Was it the purpose of the fourteenth amendment, by the simple declaration that no State should make or enforce any law which shall abridge the privileges and immunities of citizens of the United States, to transfer the security and protection of all the civil rights which we have mentioned, from the States to the Federal government? And where it is declared that Congress Shall have the power to enforce that article, was it intended to bring within the power of Congress the entire domain of civil rights heretofore belonging exclusively to the States?
these consequences are so serious, so far-reaching and pervading, so great a departure from the structure and spirit of our institutions; when the effect is to fetter and degrade the State governments by subjecting them to the control of Congress in the exercise of powers heretofore universally conceded to them of the most ordinary and fundamental character; when, in fact, it radically changes the whole theory of the relations of the State and Federal governments to each other and of both these governments to the people
(Slaughterhouse Cases, 83 U.S. 67, 69).
What is the basis for saying that the framers of the 14th Amendment intended it to apply only to former slaves? I saw nothing in the Senate debates nor in the text of the Amendment itself to draw that conclusion.

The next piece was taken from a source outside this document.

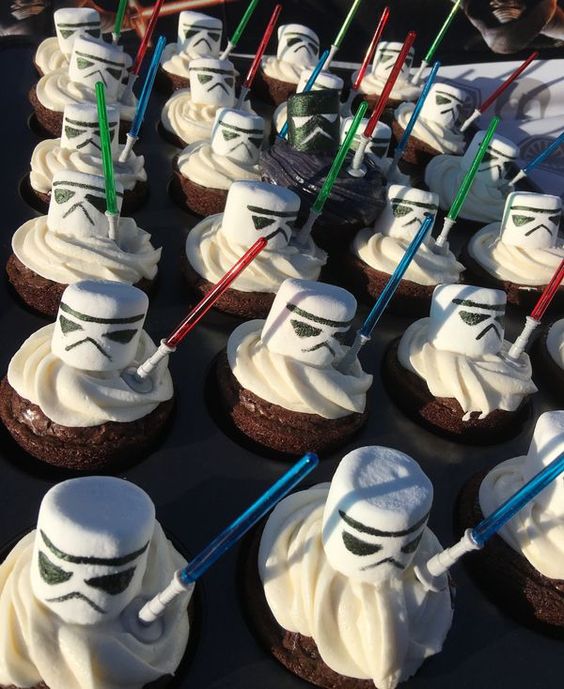 At what (x,y) coordinates should I click in order to perform the action: click on table. Please return your answer as a coordinate pair (x, y). This screenshot has height=689, width=564. Looking at the image, I should click on (190, 497).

J. Thomas is correct. Corfield reflected the understanding of privileges and immunities in common to all citizens since Colonial times. Douglass v Stephens, 1821, is another case that demonstrates this point =>
The right of enjoying and defending life, without the privilege of protecting it by all the means which the law as well as nature, in extreme cases, furnishes, would be illusory to the last degree. Therefore, this privilege belongs to us, and, by the Constitution of the United States, to every other citizen of the United States in common with us.